Not even Doug Wilson, who finds reason and opportunity in far lesser things to divide and order the sexes, can claim that the salvation of women is achieved differently from that of men. And, should he read “saved” as some do — “saved through childbirth” — his experience has to tell him that even good, devout women sometimes die in childbirth. The passage, v. 12-15, cannot be read out of the context of the New Testament at large, and the verses cannot be separated like so many links on a chain. If v. 15 cannot be taken at literal face value — suggesting that women are somehow saved in a manner different than men, or will never, ever die during childbirth if they show virtuous character — a reasonable exegesis would suggest that v. 12 can’t either, particularly with a Greek verb that can mean many different things.

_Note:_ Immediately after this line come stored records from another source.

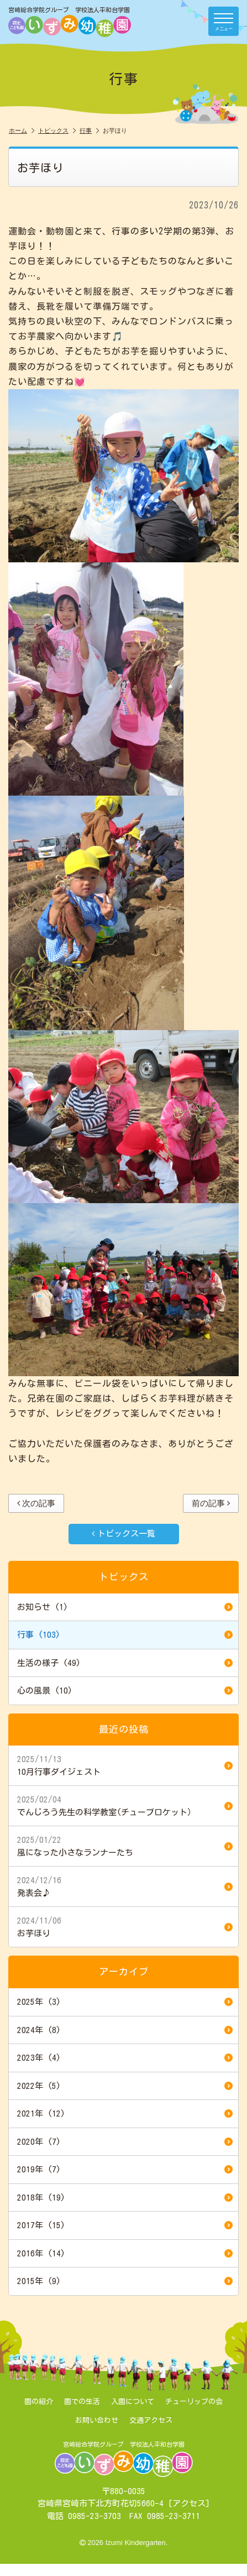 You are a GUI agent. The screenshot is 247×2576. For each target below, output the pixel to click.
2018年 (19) (125, 2197)
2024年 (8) (125, 2030)
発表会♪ (125, 1886)
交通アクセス (150, 2420)
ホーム (21, 130)
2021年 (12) (125, 2113)
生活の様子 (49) (125, 1663)
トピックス (57, 130)
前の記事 (211, 1503)
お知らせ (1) (125, 1607)
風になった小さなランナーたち (125, 1846)
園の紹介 (38, 2401)
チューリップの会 (194, 2401)
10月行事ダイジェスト (125, 1765)
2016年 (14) (125, 2253)
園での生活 (82, 2401)
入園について (132, 2401)
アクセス (189, 2503)
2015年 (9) (125, 2281)
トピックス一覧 (123, 1533)
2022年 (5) (125, 2086)
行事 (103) (125, 1634)
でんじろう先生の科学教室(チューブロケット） (125, 1805)
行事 (89, 130)
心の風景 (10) (125, 1690)
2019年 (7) (125, 2169)
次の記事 (36, 1503)
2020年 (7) (125, 2141)
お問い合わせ (96, 2420)
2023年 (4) (125, 2057)
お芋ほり (125, 1926)
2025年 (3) (125, 2002)
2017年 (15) (125, 2225)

Further, while v. 13 rightly remarks that Adam was created first, v. 14 points out that Eve was deceived; she didn’t sin intentionally but fell because a lack of understanding. This suggests, and is confirmed by Romans 5-7, that Adam sinned with understanding. Wilson and his fanboys, as evidenced in the comments following his post, may be comfortable suggesting that this verse teaches what life experience contradicts — that women are simply more gullible and more prone to sin and deception than men — but seem blissfully unaware that the take-away from v. 13 and 14 is that Adam’s sin was one of intention. That hardly seems, and isn’t here, a reason for women not to be able to teach.
It’s a great sin, Wilson says, to ordain women or let them teach authoritatively from the pulpit. I would suggest that it’s a worse sin to isolate in the service of one’s unwavering prejudices an uncommonly difficult passage of Scripture — one that seemingly contradicts not only the ability of the Holy Spirit to gift whomever He wants however He wants, but also flies in the face of other New Testament teachings that command the abolishment of class, race, and gender differences as barriers to full service and participation in the community of Christ Jesus. To malign the integrity and wisdom of the exegete who disagrees with him, while entirely Wilsonian in character, compounds that sin.
But Wilson can’t bear disagreement in his ranks, and so the reputation of N.T. Wright and every other defender of women’s full participation in ministry is sullied, and every woman who is ordained and does teach mixed-gender groups is called a sinner. That’s Wilson’s M.O. — but it isn’t anything at all like that of the Holy Spirit, who gifts and calls women and men together to serve His Church and serve it based not on their gender, but on their gifts.